For full federated learning example scripts, check examples/federated.

Available Models

For the initial release, torchfl will only support state-of-the-art computer vision models. The following table summarizes the available models, support for pre-training, and the possibility of feature-extracting. Please note that the models have been tested with all the available datasets. Therefore, the link to the tests will be provided in the next section.

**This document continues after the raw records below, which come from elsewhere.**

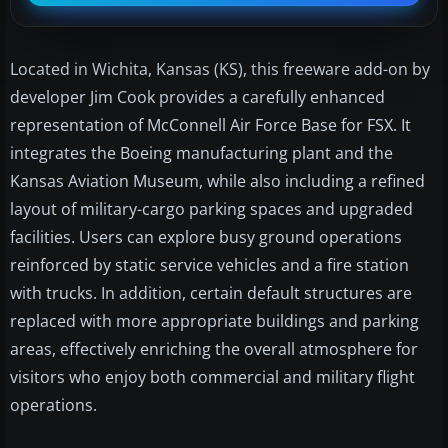
Located in Wichita, Kansas (KS), this freeware add-on by
developer Jim Cook provides a carefully enhanced
representation of McConnell Air Force Base for FSX. It
integrates the Boeing manufacturing plant and the
Kansas Aviation Museum, while also including a refined
layout of military-cargo parking spaces and upgraded
facilities. Users can explore busy ground operations
reinforced by static service vehicles and a fire station
with trucks. In addition, certain default structures are
replaced with more appropriate buildings and parking
areas, effectively enriching the overall atmosphere for
visitors who enjoy both commercial and military flight
operations.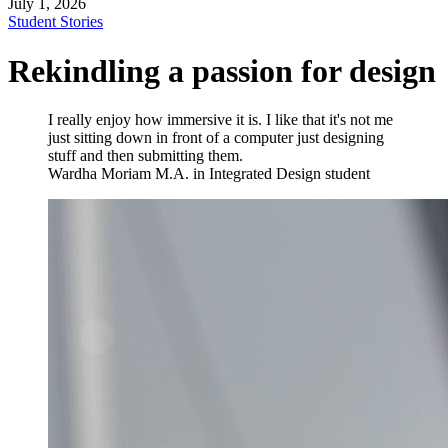
July 1, 2026
Student Stories
Rekindling a passion for design
I really enjoy how immersive it is. I like that it's not me
just sitting down in front of a computer just designing
stuff and then submitting them.
Wardha Moriam
M.A. in Integrated Design student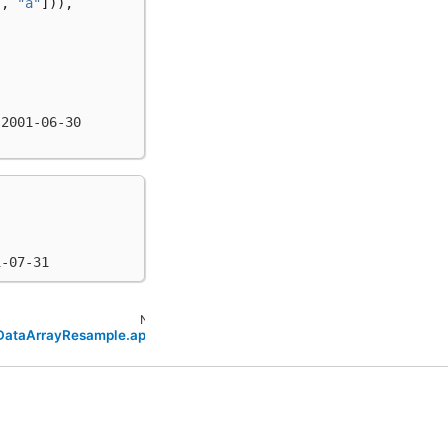
"
,
"a"
])),
 2001-06-30
1-07-31
Next
.DataArrayResample.apply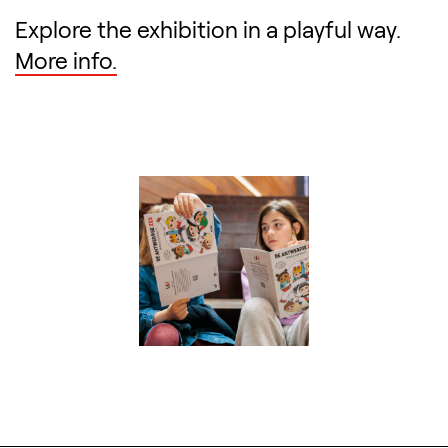
Explore the exhibition in a playful way.
More info.
Search designers,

Name Pre-Training Feature Extraction
AlexNet :white_check_mark: :white_check_mark:
DenseNet121 :white_check_mark: :white_check_mark:
DenseNet161 :white_check_mark: :white_check_mark:
DenseNet169 :white_check_mark: :white_check_mark:
DenseNet201 :white_check_mark: :white_check_mark:
LeNet :x: :x:
MLP :x: :x:
MobileNetV2 :white_check_mark: :white_check_mark:
MobileNetV3Small :white_check_mark: :white_check_mark:
MobileNetV3Large :white_check_mark: :white_check_mark:
ResNet18 :white_check_mark: :white_check_mark:
ResNet34 :white_check_mark: :white_check_mark:
ResNet50 :white_check_mark: :white_check_mark:
ResNet101 :white_check_mark: :white_check_mark:
ResNet152 :white_check_mark: :white_check_mark:
ResNext50(32x4d) :white_check_mark: :white_check_mark:
ResNext101(32x8d) :white_check_mark: :white_check_mark:
WideResNet(50x2) :white_check_mark: :white_check_mark:
WideResNet(101x2) :white_check_mark: :white_check_mark:
ShuffleNetv2(x0.5) :white_check_mark: :white_check_mark:
ShuffleNetv2(x1.0) :white_check_mark: :white_check_mark:
ShuffleNetv2(x1.5) :x: :x:
ShuffleNetv2(x2.0) :x: :x:
SqueezeNet1.0 :white_check_mark: :white_check_mark:
SqueezeNet1.1 :white_check_mark: :white_check_mark:
VGG11 :white_check_mark: :white_check_mark:
VGG11_BatchNorm :white_check_mark: :white_check_mark:
VGG13 :white_check_mark: :white_check_mark:
VGG13_BatchNorm :white_check_mark: :white_check_mark:
VGG16 :white_check_mark: :white_check_mark:
VGG16_BatchNorm :white_check_mark: :white_check_mark:
VGG19 :white_check_mark: :white_check_mark:
VGG19_BatchNorm :white_check_mark: :white_check_mark:

Available Datasets

Following datasets have been wrapped inside a LightningDataModule and made available for the initial release of torchfl. To add a new dataset, check the source code in torchfl.datamodules, add tests, and create a PR with Features tag.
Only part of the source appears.